Fátima sacudió la cabeza. ¿Kit?

«No, no puede ser. Ha dicho que es una “criatura”. E Ivan no es medio calamar… Aunque… ¿En Atlántica no era posible convertirse en un animal marino…?».

Entonces Malik continuó y Fátima apartó sus pensamientos de la criatura a la que Malik se había referido.

Así que ahora me faltan dos fragmentos más.

Fátima hundió los hombros, con un amargo sabor de boca. Malik se las podía apañar sin ella a la perfección, eso estaba claro. La verdad era que nunca lo había dudado. Pero no sabía si eso significaba que, después de aquello, no le pediría de nuevo que le acompañara.

Después de todo, se había comportado como una niña… Pero tenía tanto miedo…

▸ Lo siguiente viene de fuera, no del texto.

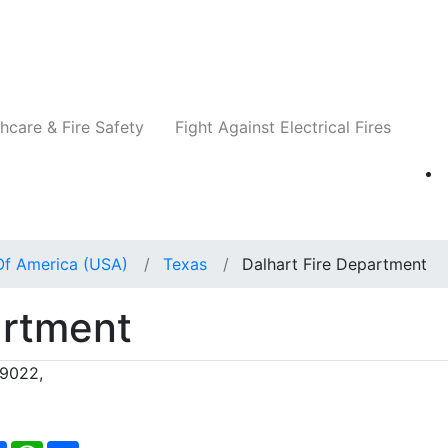
Companies
News
Insights
Events
Re
hcare & Fire Safety
Fight Against Electrical Fires
Of America (USA)
Texas
Dalhart Fire Department
artment
79022,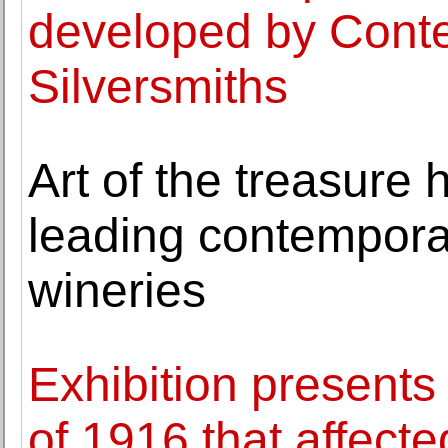
developed by Conte
Silversmiths
Art of the treasure
leading contemporary
wineries
Exhibition presents
of 1916 that affecte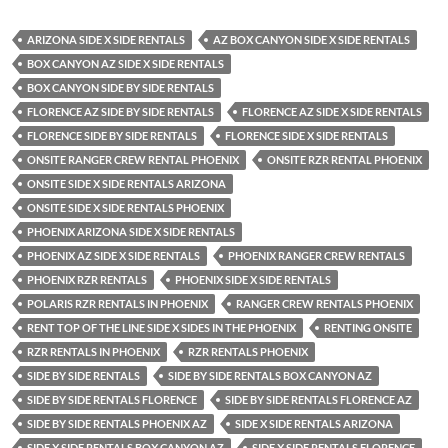
ARIZONA SIDE X SIDE RENTALS
AZ BOX CANYON SIDE X SIDE RENTALS
BOX CANYON AZ SIDE X SIDE RENTALS
BOX CANYON SIDE BY SIDE RENTALS
FLORENCE AZ SIDE BY SIDE RENTALS
FLORENCE AZ SIDE X SIDE RENTALS
FLORENCE SIDE BY SIDE RENTALS
FLORENCE SIDE X SIDE RENTALS
ONSITE RANGER CREW RENTAL PHOENIX
ONSITE RZR RENTAL PHOENIX
ONSITE SIDE X SIDE RENTALS ARIZONA
ONSITE SIDE X SIDE RENTALS PHOENIX
PHOENIX ARIZONA SIDE X SIDE RENTALS
PHOENIX AZ SIDE X SIDE RENTALS
PHOENIX RANGER CREW RENTALS
PHOENIX RZR RENTALS
PHOENIX SIDE X SIDE RENTALS
POLARIS RZR RENTALS IN PHOENIX
RANGER CREW RENTALS PHOENIX
RENT TOP OF THE LINE SIDE X SIDES IN THE PHOENIX
RENTING ONSITE
RZR RENTALS IN PHOENIX
RZR RENTALS PHOENIX
SIDE BY SIDE RENTALS
SIDE BY SIDE RENTALS BOX CANYON AZ
SIDE BY SIDE RENTALS FLORENCE
SIDE BY SIDE RENTALS FLORENCE AZ
SIDE BY SIDE RENTALS PHOENIX AZ
SIDE X SIDE RENTALS ARIZONA
SIDE X SIDE RENTALS BOX CANYON AZ
SIDE X SIDE RENTALS FLORENCE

Lo siento —terminó por decir con la voz ronca. Se volvió hacia él y le clavó los ojos. Quería que viera que era sincera, que lo lamentaba de verdad. Tanto que estaba deseando que en ese mismo momento se la tragara la tierra para siempre—. Tendría que haber ido contigo. Te dije que estaría allí para cuando lo necesitaras y… Y no tengo excusa. De verdad que lo siento. Me hubiera gustado ir contigo. Pero… Pero me alegro de que sólo queden dos fragmentos. De verdad. Es increíble, ya te falta muy poco —titubeó, preguntándose si le molestaría. Sin embargo, terminó por extender una mano y la posó un momento sobre la de Malik—. Me alegro mucho. De verdad… Y… Por favor… ¿Puedo ir contigo la próxima vez? Te prometo que no volveré a comportarme igual. Te lo juro. Por favor, dame otra oportunidad —le suplicó con toda la firmeza que fue capaz.

No quería perder el vínculo que la unía a Malik. No por su estupidez, no por miedo y cobardía.